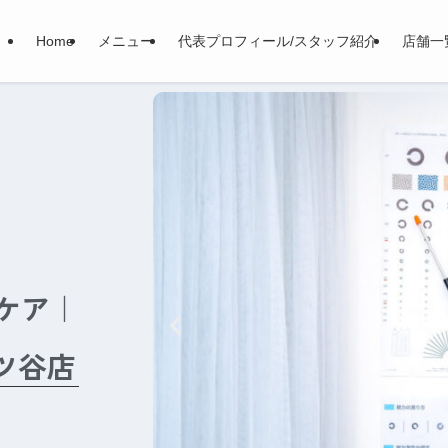
Home
メニュー
代表プロフィール/スタッフ紹介
店舗一
ケア｜
四ツ谷店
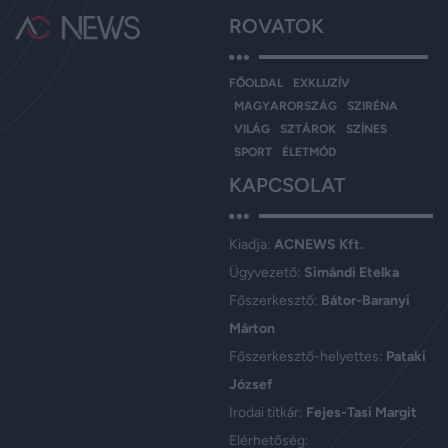
ROVATOK
FŐOLDAL
EXKLUZÍV
MAGYARORSZÁG
SZIRÉNA
VILÁG
SZTÁROK
SZÍNES
SPORT
ÉLETMÓD
KAPCSOLAT
Kiadja:
ACNEWS Kft.
Ügyvezető:
Simándi Etelka
Főszerkesztő:
Bátor-Baranyi
Márton
Főszerkesztő-helyettes:
Pataki
József
Irodai titkár:
Fejes-Tasi Margit
Elérhetőség:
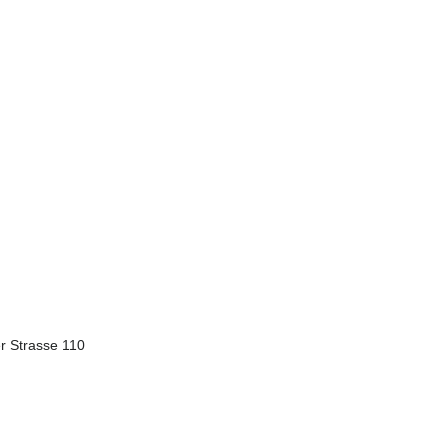
r Strasse 110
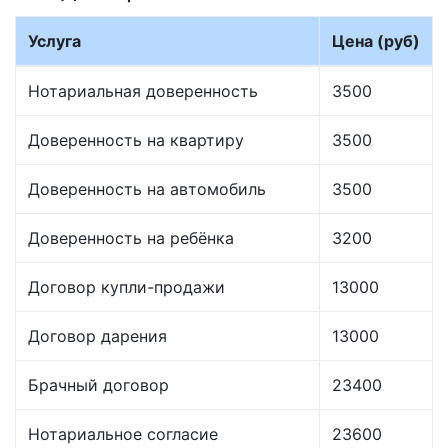
Услуга
Цена (руб)
Нотариальная доверенность
3500
Доверенность на квартиру
3500
Доверенность на автомобиль
3500
Доверенность на ребёнка
3200
Договор купли-продажи
13000
Договор дарения
13000
Брачный договор
23400
Нотариальное согласие
23600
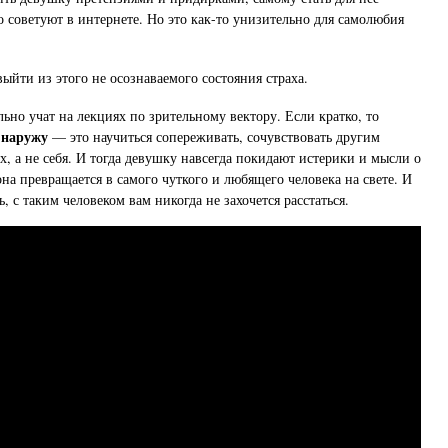
о советуют в интернете. Но это как-то унизительно для самолюбия
ыйти из этого не осознаваемого состояния страха.
ально учат на лекциях по зрительному вектору. Если кратко, то
 наружу
— это научиться сопереживать, сочувствовать другим
х, а не себя. И тогда девушку навсегда покидают истерики и мысли о
на превращается в самого чуткого и любящего человека на свете. И
ь, с таким человеком вам никогда не захочется расстаться.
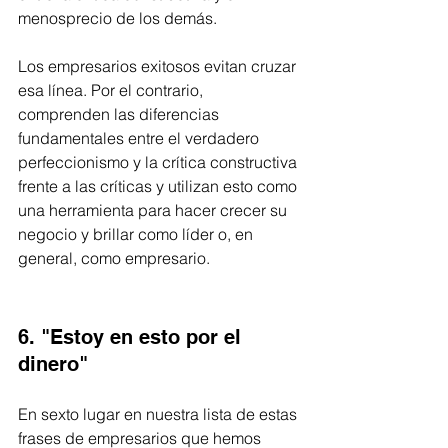
menosprecio de los demás. 
Los empresarios exitosos evitan cruzar 
esa línea. Por el contrario, 
comprenden las diferencias 
fundamentales entre el verdadero 
perfeccionismo y la crítica constructiva 
frente a las críticas y utilizan esto como 
una herramienta para hacer crecer su 
negocio y brillar como líder o, en 
general, como empresario.
6. "Estoy en esto por el 
dinero"
En sexto lugar en nuestra lista de estas 
frases de empresarios que hemos 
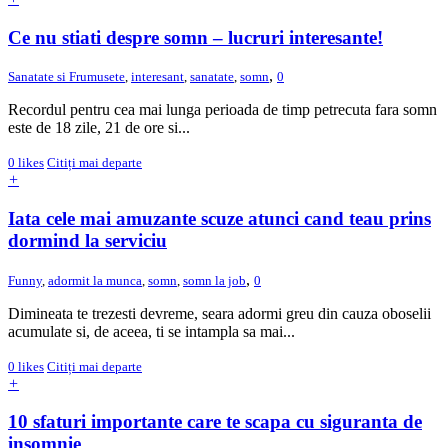
Ce nu stiati despre somn – lucruri interesante!
,
Sanatate si Frumusete
,
interesant
,
sanatate
,
somn
0
Recordul pentru cea mai lunga perioada de timp petrecuta fara somn
este de 18 zile, 21 de ore si...
0
likes
Citiți mai departe
+
Iata cele mai amuzante scuze atunci cand teau prins
dormind la serviciu
,
Funny
,
adormit la munca
,
somn
,
somn la job
0
Dimineata te trezesti devreme, seara adormi greu din cauza oboselii
acumulate si, de aceea, ti se intampla sa mai...
0
likes
Citiți mai departe
+
10 sfaturi importante care te scapa cu siguranta de
insomnie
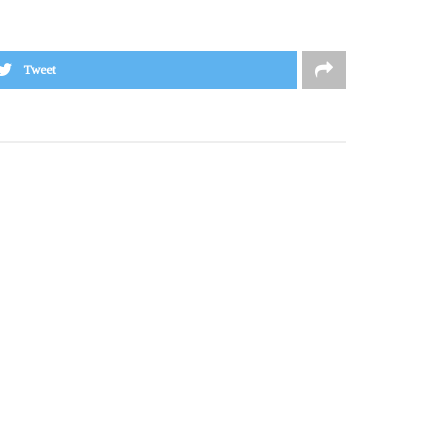
Tweet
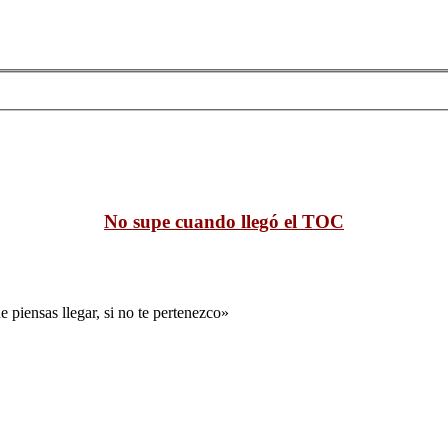
No supe cuando llegó el TOC
 piensas llegar, si no te pertenezco»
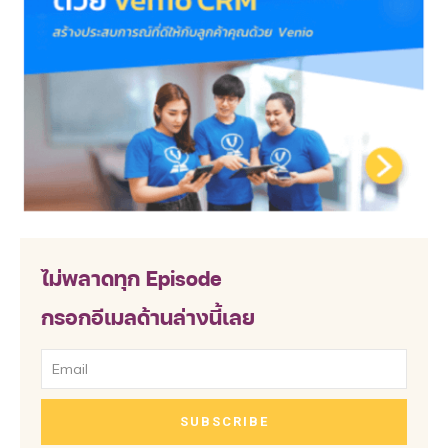
ไม่พลาดทุก Episode
กรอกอีเมลด้านล่างนี้เลย
SUBSCRIBE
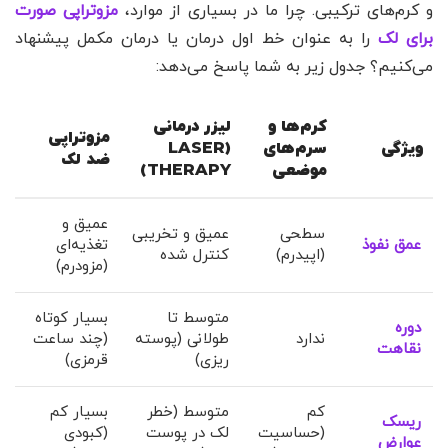
و کرم‌های ترکیبی. چرا ما در بسیاری از موارد،
مزوتراپی صورت
برای لک
را به عنوان خط اول درمان یا درمان مکمل پیشنهاد
می‌کنیم؟ جدول زیر به شما پاسخ می‌دهد:
کرم‌ها و
لیزر درمانی
مزوتراپی
ویژگی
سرم‌های
(LASER
ضد لک
موضعی
THERAPY)
عمیق و
سطحی
عمیق و تخریبی
عمق نفوذ
تغذیه‌ای
(اپیدرم)
کنترل شده
(مزودرم)
متوسط تا
بسیار کوتاه
دوره
ندارد
طولانی (پوسته
(چند ساعت
نقاهت
ریزی)
قرمزی)
کم
متوسط (خطر
بسیار کم
ریسک
(حساسیت
لک در پوست
(کبودی
عوارض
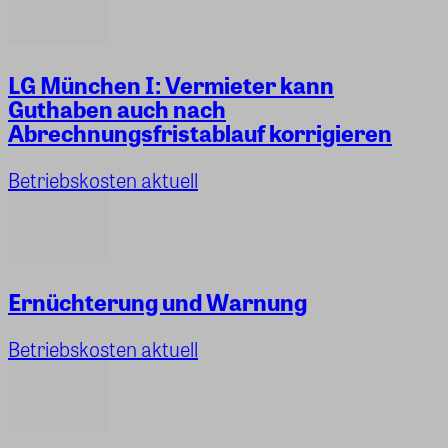
LG München I: Vermieter kann
Guthaben auch nach
Abrechnungsfristablauf korrigieren
Betriebskosten aktuell
Ernüchterung und Warnung
Betriebskosten aktuell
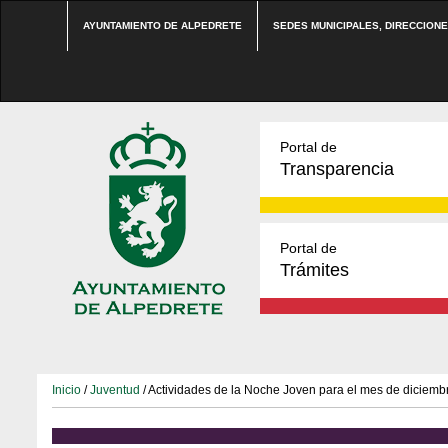
AYUNTAMIENTO DE ALPEDRETE
SEDES MUNICIPALES, DIRECCION
Portal de
Transparencia
Portal de
Trámites
Inicio
/
Juventud
/ Actividades de la Noche Joven para el mes de diciemb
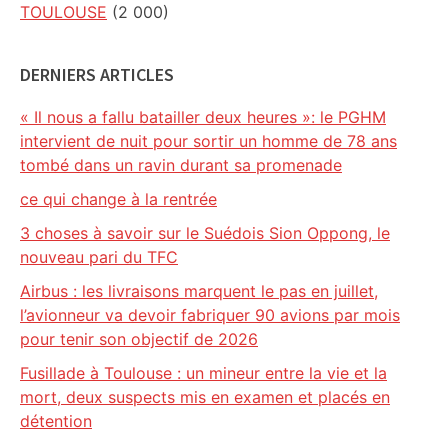
TOULOUSE
(2 000)
DERNIERS ARTICLES
« Il nous a fallu batailler deux heures »: le PGHM
intervient de nuit pour sortir un homme de 78 ans
tombé dans un ravin durant sa promenade
ce qui change à la rentrée
3 choses à savoir sur le Suédois Sion Oppong, le
nouveau pari du TFC
Airbus : les livraisons marquent le pas en juillet,
l’avionneur va devoir fabriquer 90 avions par mois
pour tenir son objectif de 2026
Fusillade à Toulouse : un mineur entre la vie et la
mort, deux suspects mis en examen et placés en
détention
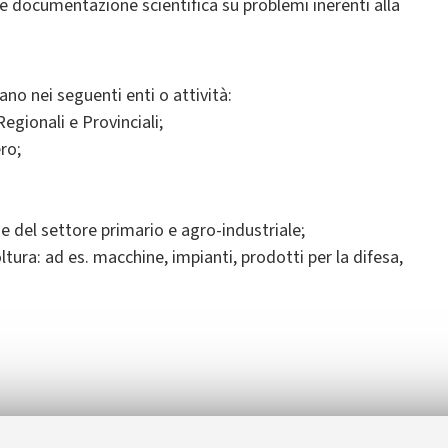
re documentazione scientifica su problemi inerenti alla
ano nei seguenti enti o attività:
egionali e Provinciali;
ro;
e del settore primario e agro-industriale;
oltura: ad es. macchine, impianti, prodotti per la difesa,
pecialistica/magistrale) e master universitario di primo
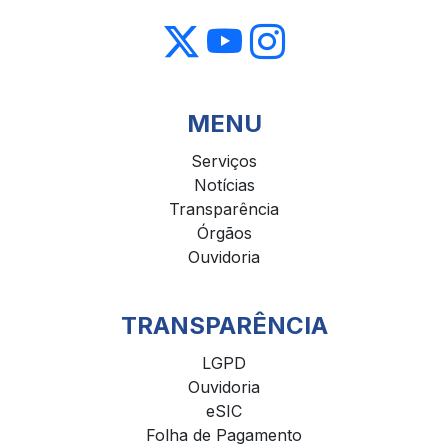
MENU
Serviços
Notícias
Transparência
Órgãos
Ouvidoria
TRANSPARÊNCIA
LGPD
Ouvidoria
eSIC
Folha de Pagamento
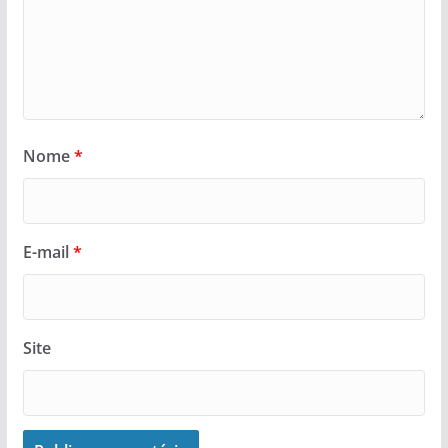
Nome
*
E-mail
*
Site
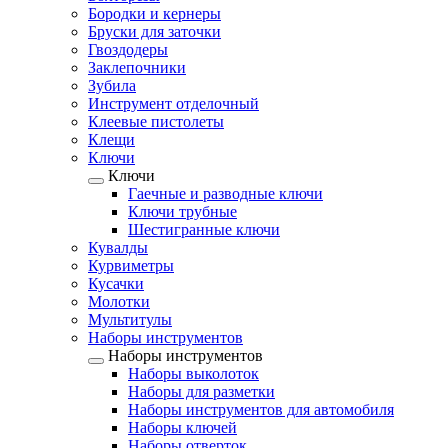
Бородки и кернеры
Бруски для заточки
Гвоздодеры
Заклепочники
Зубила
Инструмент отделочный
Клеевые пистолеты
Клещи
Ключи
Ключи
Гаечные и разводные ключи
Ключи трубные
Шестигранные ключи
Кувалды
Курвиметры
Кусачки
Молотки
Мультитулы
Наборы инструментов
Наборы инструментов
Наборы выколоток
Наборы для разметки
Наборы инструментов для автомобиля
Наборы ключей
Наборы отверток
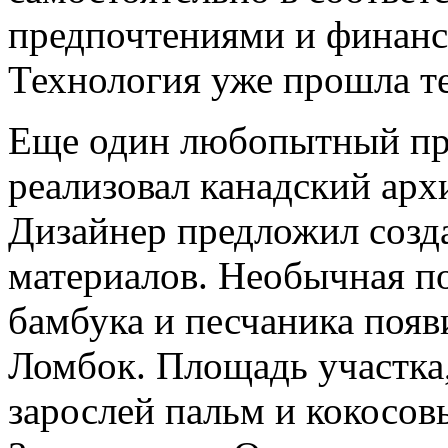
предпочтениями и финан
Технология уже прошла т
Еще один любопытный про
реализовал канадский арх
Дизайнер предложил созд
материалов. Необычная по
бамбука и песчаника появ
Ломбок. Площадь участка
зарослей пальм и кокосовы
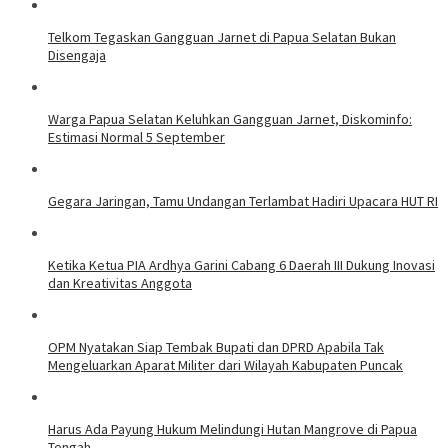
Telkom Tegaskan Gangguan Jarnet di Papua Selatan Bukan
Disengaja
Warga Papua Selatan Keluhkan Gangguan Jarnet, Diskominfo:
Estimasi Normal 5 September
Gegara Jaringan, Tamu Undangan Terlambat Hadiri Upacara HUT RI
Ketika Ketua PIA Ardhya Garini Cabang 6 Daerah III Dukung Inovasi
dan Kreativitas Anggota
OPM Nyatakan Siap Tembak Bupati dan DPRD Apabila Tak
Mengeluarkan Aparat Militer dari Wilayah Kabupaten Puncak
Harus Ada Payung Hukum Melindungi Hutan Mangrove di Papua
Tengah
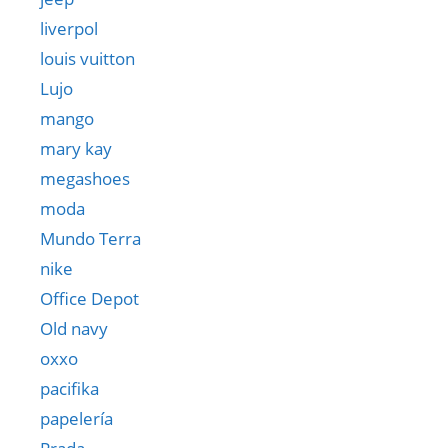
liverpol
louis vuitton
Lujo
mango
mary kay
megashoes
moda
Mundo Terra
nike
Office Depot
Old navy
oxxo
pacifika
papelería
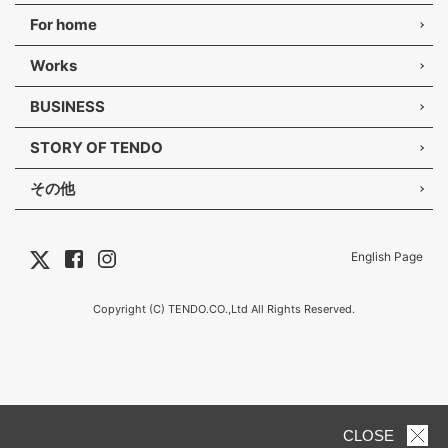
For home
Works
BUSINESS
STORY OF TENDO
その他
English Page
Copyright (C) TENDO.CO.,Ltd All Rights Reserved.
CLOSE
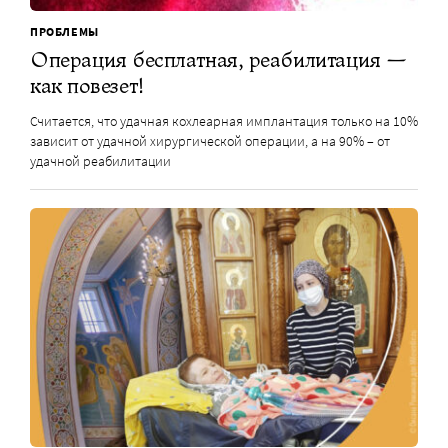
ПРОБЛЕМЫ
Операция бесплатная, реабилитация —
как повезет!
Считается, что удачная кохлеарная имплантация только на 10%
зависит от удачной хирургической операции, а на 90% – от
удачной реабилитации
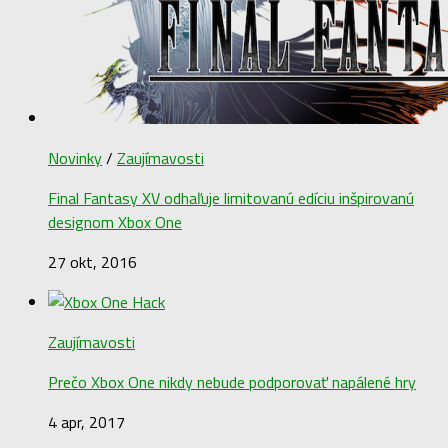
Novinky
/
Zaujímavosti
Final Fantasy XV odhaľuje limitovanú edíciu inšpirovanú
designom Xbox One
27 okt, 2016
Zaujímavosti
Prečo Xbox One nikdy nebude podporovať napálené hry
4 apr, 2017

_____

- **Activity**:
Above are the entries; copy out every line among them that contains the word "Jarnet".

- **Answer area**:
Telkom Tegaskan Gangguan Jarnet di Papua Selatan Bukan
Warga Papua Selatan Keluhkan Gangguan Jarnet, Diskominfo:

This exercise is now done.